As we begin to plan out our deployment of Splunk, one thing is starting to puzzle me, and this is mostly a "should we consider SSD's" type of question. Based on some test data available elsewhere, even consumer level SSD's are capable of writing up to 2+ Petabytes of information before they die.
So, if our plan is to ingest roughly 10 GB of logs into our Splunk service daily. How much extra data should I consider added by indexing, etc done by the Splunk server? An extra 5 GB? 10? 20?
I realize that this is probably a good "it depends" type of answer, but are there any rough ballpark figures to go on?
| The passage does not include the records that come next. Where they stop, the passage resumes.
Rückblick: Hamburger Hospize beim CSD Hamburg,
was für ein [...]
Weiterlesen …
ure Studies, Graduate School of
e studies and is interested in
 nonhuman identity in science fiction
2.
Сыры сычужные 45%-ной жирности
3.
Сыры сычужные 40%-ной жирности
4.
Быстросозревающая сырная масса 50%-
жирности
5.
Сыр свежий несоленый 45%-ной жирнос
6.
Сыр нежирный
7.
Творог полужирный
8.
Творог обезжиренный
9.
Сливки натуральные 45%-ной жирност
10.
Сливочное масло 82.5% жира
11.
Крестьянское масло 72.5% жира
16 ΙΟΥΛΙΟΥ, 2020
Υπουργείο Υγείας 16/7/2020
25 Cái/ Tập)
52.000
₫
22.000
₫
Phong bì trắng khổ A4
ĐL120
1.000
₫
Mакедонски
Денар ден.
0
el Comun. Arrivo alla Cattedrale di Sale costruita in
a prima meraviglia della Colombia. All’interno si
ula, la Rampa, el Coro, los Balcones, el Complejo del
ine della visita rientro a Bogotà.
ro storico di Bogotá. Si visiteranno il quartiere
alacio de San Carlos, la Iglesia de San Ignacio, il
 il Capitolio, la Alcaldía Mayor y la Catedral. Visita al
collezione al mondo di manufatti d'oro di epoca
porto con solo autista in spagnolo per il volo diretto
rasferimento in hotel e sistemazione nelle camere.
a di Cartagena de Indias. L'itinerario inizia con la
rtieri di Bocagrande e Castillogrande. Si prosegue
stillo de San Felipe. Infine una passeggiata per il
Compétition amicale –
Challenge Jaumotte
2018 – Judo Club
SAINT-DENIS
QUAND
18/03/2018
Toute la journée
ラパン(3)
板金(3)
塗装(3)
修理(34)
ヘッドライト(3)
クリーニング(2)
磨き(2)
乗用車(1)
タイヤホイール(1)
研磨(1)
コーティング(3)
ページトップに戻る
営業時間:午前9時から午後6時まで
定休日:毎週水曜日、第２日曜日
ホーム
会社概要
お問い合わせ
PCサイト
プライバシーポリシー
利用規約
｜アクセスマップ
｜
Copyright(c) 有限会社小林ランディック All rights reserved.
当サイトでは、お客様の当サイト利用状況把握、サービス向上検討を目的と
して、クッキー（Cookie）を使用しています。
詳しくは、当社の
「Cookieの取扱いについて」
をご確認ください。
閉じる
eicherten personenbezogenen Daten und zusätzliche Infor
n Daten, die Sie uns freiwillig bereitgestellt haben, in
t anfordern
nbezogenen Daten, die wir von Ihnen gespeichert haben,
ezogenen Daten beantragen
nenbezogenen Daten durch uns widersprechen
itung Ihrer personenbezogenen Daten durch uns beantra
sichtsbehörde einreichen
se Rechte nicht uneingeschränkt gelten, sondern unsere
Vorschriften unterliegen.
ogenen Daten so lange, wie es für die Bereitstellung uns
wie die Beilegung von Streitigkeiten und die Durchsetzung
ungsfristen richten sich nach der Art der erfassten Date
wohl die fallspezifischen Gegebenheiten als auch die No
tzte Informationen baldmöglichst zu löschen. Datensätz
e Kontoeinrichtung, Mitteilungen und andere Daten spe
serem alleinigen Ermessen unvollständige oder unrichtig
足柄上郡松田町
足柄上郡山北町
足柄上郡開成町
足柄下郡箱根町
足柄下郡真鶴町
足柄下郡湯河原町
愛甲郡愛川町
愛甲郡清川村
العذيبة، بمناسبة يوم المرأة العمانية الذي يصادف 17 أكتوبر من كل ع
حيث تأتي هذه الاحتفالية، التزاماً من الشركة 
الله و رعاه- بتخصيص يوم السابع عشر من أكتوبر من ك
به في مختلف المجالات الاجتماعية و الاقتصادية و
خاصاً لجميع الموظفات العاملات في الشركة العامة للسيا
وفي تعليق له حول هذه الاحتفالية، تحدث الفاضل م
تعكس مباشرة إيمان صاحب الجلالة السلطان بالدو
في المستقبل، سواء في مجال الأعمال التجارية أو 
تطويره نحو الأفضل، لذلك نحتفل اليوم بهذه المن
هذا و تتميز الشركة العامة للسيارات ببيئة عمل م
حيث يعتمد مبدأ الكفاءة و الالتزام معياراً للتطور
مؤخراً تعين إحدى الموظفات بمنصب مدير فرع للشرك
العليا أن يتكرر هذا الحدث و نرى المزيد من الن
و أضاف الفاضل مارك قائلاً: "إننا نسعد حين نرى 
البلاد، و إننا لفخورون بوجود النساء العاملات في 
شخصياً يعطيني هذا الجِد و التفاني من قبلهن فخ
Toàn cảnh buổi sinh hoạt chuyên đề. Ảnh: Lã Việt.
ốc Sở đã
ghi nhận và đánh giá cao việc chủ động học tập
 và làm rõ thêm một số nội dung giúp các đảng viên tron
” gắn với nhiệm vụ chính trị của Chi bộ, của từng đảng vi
I was not able to find sizing information from the splunk site (other than minimum IOPS to effectively run Splunk). If indexing is minimal (or even equivalent) to the ingest rate, that's still 15GB, 20 or 30 GB per day, something that a "decent" even consumer level SATA SSD can write for decades before wearing out. Even 1TB of extra writes per day of log ingest is "fine", I just have to plan for replacing SSD's more often. Given that SSD's are incredibly cheap for the performance, and given that I already know that SSD's do eventually wear out (though so do HDD's), I'd like to have a plan for "regular" scheduled replacement plans for our storage infrastructure. Like "plan on replacing at a rate of x per year". We do plan on investing in more business/enterprise grade storage, though. I was just using a consumer SSD as a baseline.
Does anyone use SSD's for their entire storage array for Splunk? I imagine this would be a small-ish size (10 GB per day isn't that many logs), so getting something approaching the SSD performance, but in an HDD format means spending a lot of money on massive spindle arrays that I just don't think we can justify.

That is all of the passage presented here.